Photo de Régis Samba Kounzi, extraite de la série « Minorités », présentée au festival Niofar
Photo de Régis Samba Kounzi, extraite de la série « Minorités », présentée au festival Niofar

Né à Paris de parents originaires du Cameroun, Pier Ndoumbe est danseur et chorégraphe. Il a travaillé notamment à la Comédie Française et avec le groupe Daft Punk, ainsi que dans des centres dramatiques. Il a créé le festival Niofar pour interroger la radiation et comment « l’histoire coloniale continue de polluer les rapports dans la société ». L’idée n’était pas d’être dans une posture de donneur de leçons, ni universitaire, ni victimaire, mais d’explorer cette question avec des artistes bien sûr, mais aussi avec des politologues, des sociologues qui nourrissent la réflexion. Un thème est choisi chaque année depuis 2013 et en 2019, c’est le genre qui est à l’honneur, d’un point de vue décolonial. Raison de plus pour poser trois questions au fondateur de Niofar.

Komitid : D’où est venue cette envie de consacrer l’édition 2019 de Niofar au genre ?
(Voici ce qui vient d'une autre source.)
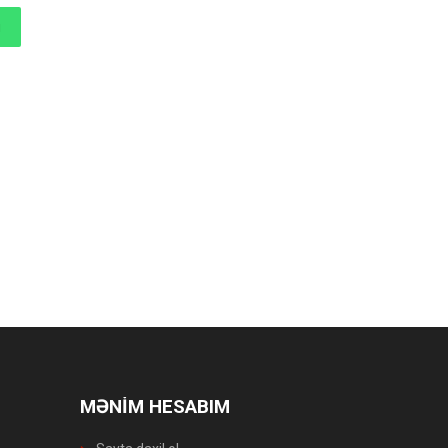
MƏNİM HESABIM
Pier Ndoumbe : Le point de départ est la volonté de secouer l’hégémonie hétérosexuelle cisgenre misogyne blanche et chrétienne qui se positionne comme la référence universelle et ça continue encore aujourd’hui. Dans cette « racialisation » de la société, certains.es cumulent les oppressions : genre, race et classe (Angela Davis, Kimberlé Crenshaw) pendant que d’autres jouissent du « privilège blanc » (Robin DiAngelo, Peggy McIntoch). Comment exister dans un système qui vous dénigre, vous exclut et vous humilie sans cesse ? Il est urgent de raconter nous-mêmes nos récits. Il est urgent de réhabiliter toutes ces histoires effacées, occultées et falsifiées. Comment les personnes racisées se perçoivent elles-mêmes ? Comment se racontent-t-elles ? Comment mettent-t-elles en scène leurs créations ? Un exemple, concernant le voguing : nous n’allons pas montrer les vogueurs en scène, mais interroger cette « niche de résistance » selon les termes de Kader Attia. Lassindra va nous parler de leur univers, de son rôle de mother, de l’intérieur.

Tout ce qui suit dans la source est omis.